I rated Lowe well enough to be an AB. Remember we were picking the likes of George Bridge above such players so theres no disputing a lot of bad decisions have been made by those last two coaches. Does a team like the ABs need a finicky winger who you have to adapt and change a lot of your style with to get benefit from? No, not really. But he still would have been a basic improvement on players like even Savea at the tail of his career, Bridge, and could even have converted into the answer of replacing Beauden at the back. Instead we persisted with NMS, Naholo, Havili, Reece, all players we would have cared even less about losing and all because Rieko had Lowe's number 11 jersey nailed down.
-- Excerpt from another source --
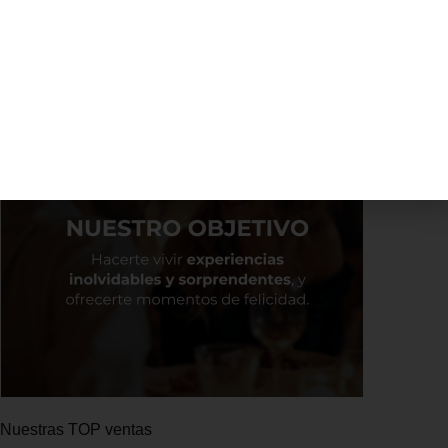
Nuestras TOP ventas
He was of course only 23 when he decided to leave, it was back in the beggining of the period they had started retaining players (from 2018 onwards I think, they came out saying theyre going to be more aggressive at some point). So he might, all of them, only just missed out.


The main point that Ed made is that situations like Lowe's, Aki's, JGP's, aren't going to happen in future. That's a bit of a "NZ" only problem, because those players need to reach such a high standard to be chosen by the All Blacks, were as a country like Ireland wants them a lot earlier like that. This is basically the 'ready in 3 years' concept Ireland relied on, versus the '5 years and they've left' concept' were that player is now ready to be chosen by the All Blacks (given a contract to play Super, ala SBW, and hopefully Manu).


The 'mercenary' thing that will take longer to expire, and which I was referring to, is the grandparents rule. The new kids coming through now aren't going to have as many gp born overseas, so the amount of players that can leave with a prospect of International rugby offer are going to drop dramatically at some point. All these kiwi fellas playing for a PI, is going to stop sadly.


The new era problem that will replace those old concerns is now French and Japanese clubs (doing the same as NRL teams have done for decades by) picking kids out of school. The problem here is not so much a national identity one, than it is a farm system where 9 in 10 players are left with nothing. A stunted education and no support in a foreign country (well they'll get kicked out of those countries were they don't in Australia).


It's the same sort of situation were NZ would be the big guy, but there weren't many downsides with it. The only one I can think was brought up but a poster on this site, I can't recall who it was, but he seemed to know a lot of kids coming from the Islands weren't really given the capability to fly back home during school xms holidays etc. That is probably something that should be fixed by the union. Otherwise getting someone like Fakatava over here for his last year of school definitely results in NZ being able to pick the cherries off the top but it also allows that player to develop and be able to represent Tonga and under age and possibly even later in his career. Where as a kid being taken from NZ is arguably going to be worse off in every respect other than perhaps money. Not going to develop as a person, not going to develop as a player as much, so I have a lotof sympathy for NZs case that I don't include them in that group but I certainly see where you're coming from and it encourages other countries to think they can do the same while not realising they're making a much worse experience/situation.